The scholarship program is open to graduate students at Texas A&M University, Texas A&M–Galveston, and Texas A&M–Qatar who are pursuing research in water-related studies.
The scholarships are awarded by the W.G. Mills Memorial Fellowships in Hydrology. The fund was established in 1967 by Mills Cox, who, at the time, was chairman of the Texas Water Development Board. Cox designated the fund in memory of his great-grandfather, W.G. Mills. Mills helped prepare the site for Gathright Hall, the original student dormitory and dining hall on the Texas A&M campus, constructed in 1875-1876. Mills was also a planter and contractor from Millican, Texas.
According to the memorandum of agreement establishing the endowment, these funds are to be used “to encourage and promote the development and conservation of the water resources of Texas, resources that are already rapidly becoming of increasingly critical importance to the future welfare of the state and nation.” The fellowship study areas include engineering hydrology, stochastic hydrology, coastal hydrology, water quality, watershed management and hydrologic techniques in water resources planning.
As of 2020, TWRI has awarded 196 Mills scholarships totaling $393,770. (See 2020 recipients.) Many of the scholarship recipients have gone on to excel in the water resources field.
For example, Dr. James Dobrowolski, national program leader for U.S. Department of Agriculture (USDA) National Institute of Food and Agriculture (NIFA), received funding through the Mills Scholars program while studying for his doctorate at Texas A&M. In his current position as national program leader for USDA-NIFA, he provides national leadership for the water and rangeland and grassland ecosystem programs focused on water quality, water quantity and agricultural water security.
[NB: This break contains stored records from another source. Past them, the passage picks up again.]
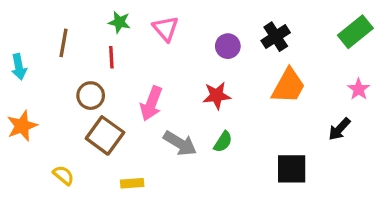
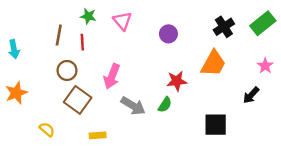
black cross: (276, 37) -> (224, 27), moved
brown line: (64, 43) -> (59, 35), moved
red star: (217, 96) -> (177, 81), moved

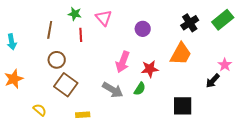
red line: (82, 42) -> (81, 35), moved
pink star: (265, 66) -> (225, 65), moved
pink arrow: (112, 76) -> (123, 62), moved

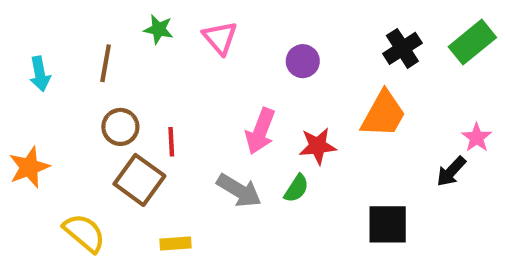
red line: (81, 35) -> (171, 142), moved
cyan arrow: (12, 42) -> (40, 74), moved
yellow semicircle: (40, 110) -> (84, 233), size x1.5

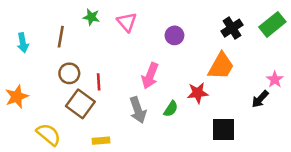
red star: (318, 146) -> (198, 93), moved
gray arrow: (239, 191) -> (138, 110), turned 40

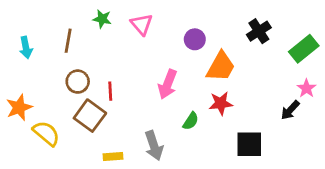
green rectangle: (272, 24) -> (304, 49), moved
orange trapezoid: (221, 66) -> (221, 67), moved
gray arrow: (138, 110) -> (154, 146), moved
yellow semicircle: (49, 135) -> (46, 133), moved

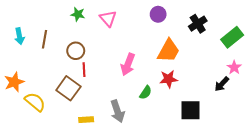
purple circle: (195, 39) -> (158, 14), moved
brown line: (68, 41) -> (44, 39), moved
brown circle: (78, 82) -> (76, 51), moved

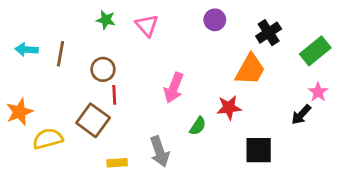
cyan arrow: (19, 36) -> (27, 50), turned 105
orange trapezoid: (169, 51) -> (250, 69), moved
yellow semicircle: (35, 102) -> (48, 139), turned -55

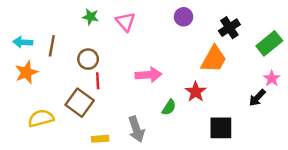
pink arrow: (174, 88) -> (148, 75), turned -115
red star: (229, 108) -> (196, 92), turned -30
orange star: (19, 112) -> (26, 72), moved

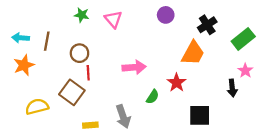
black arrow: (257, 98) -> (232, 88), turned -49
Dr. Marsh Lavenue, president and CEO of INTERA, a geosciences and engineering consulting firm in Austin, received funding through the Mills Scholars program. Lavenue, who received his doctorate in hydrogeology from the Paris School of Mines, joined INTERA as a staff hydrogeologist and has been president and CEO since 2008.
Others include:
- Karen McNeal, geoscientist and geoscience education researcher at Auburn University
- Richard Hoffpauir, water resources engineer of Hoffpauir Consulting, PLLC
Each year, TWRI awards at least four $5,000 scholarships to graduate students at the eligible locations. The release for the requests for pre-proposals and student selections is in the fall with scholarships effective the following calendar year.